┌────────

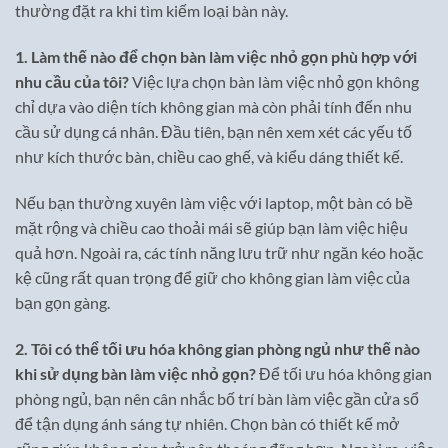
thường đặt ra khi tìm kiếm loại bàn này.
1. Làm thế nào để chọn bàn làm việc nhỏ gọn phù hợp với
nhu cầu của tôi?
Việc lựa chọn bàn làm việc nhỏ gọn không
chỉ dựa vào diện tích không gian mà còn phải tính đến nhu
cầu sử dụng cá nhân. Đầu tiên, bạn nên xem xét các yếu tố
như kích thước bàn, chiều cao ghế, và kiểu dáng thiết kế.
Nếu bạn thường xuyên làm việc với laptop, một bàn có bề
mặt rộng và chiều cao thoải mái sẽ giúp bạn làm việc hiệu
quả hơn. Ngoài ra, các tính năng lưu trữ như ngăn kéo hoặc
kệ cũng rất quan trọng để giữ cho không gian làm việc của
bạn gọn gàng.
2. Tôi có thể tối ưu hóa không gian phòng ngủ như thế nào
khi sử dụng bàn làm việc nhỏ gọn?
Để tối ưu hóa không gian
phòng ngủ, bạn nên cân nhắc bố trí bàn làm việc gần cửa sổ
để tận dụng ánh sáng tự nhiên. Chọn bàn có thiết kế mở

└────────

What is required :: Output everything in the material exactly. Pictures stay out of it.

Response ::
thường đặt ra khi tìm kiếm loại bàn này.
1. Làm thế nào để chọn bàn làm việc nhỏ gọn phù hợp với
nhu cầu của tôi?
Việc lựa chọn bàn làm việc nhỏ gọn không
chỉ dựa vào diện tích không gian mà còn phải tính đến nhu
cầu sử dụng cá nhân. Đầu tiên, bạn nên xem xét các yếu tố
như kích thước bàn, chiều cao ghế, và kiểu dáng thiết kế.
Nếu bạn thường xuyên làm việc với laptop, một bàn có bề
mặt rộng và chiều cao thoải mái sẽ giúp bạn làm việc hiệu
quả hơn. Ngoài ra, các tính năng lưu trữ như ngăn kéo hoặc
kệ cũng rất quan trọng để giữ cho không gian làm việc của
bạn gọn gàng.
2. Tôi có thể tối ưu hóa không gian phòng ngủ như thế nào
khi sử dụng bàn làm việc nhỏ gọn?
Để tối ưu hóa không gian
phòng ngủ, bạn nên cân nhắc bố trí bàn làm việc gần cửa sổ
để tận dụng ánh sáng tự nhiên. Chọn bàn có thiết kế mở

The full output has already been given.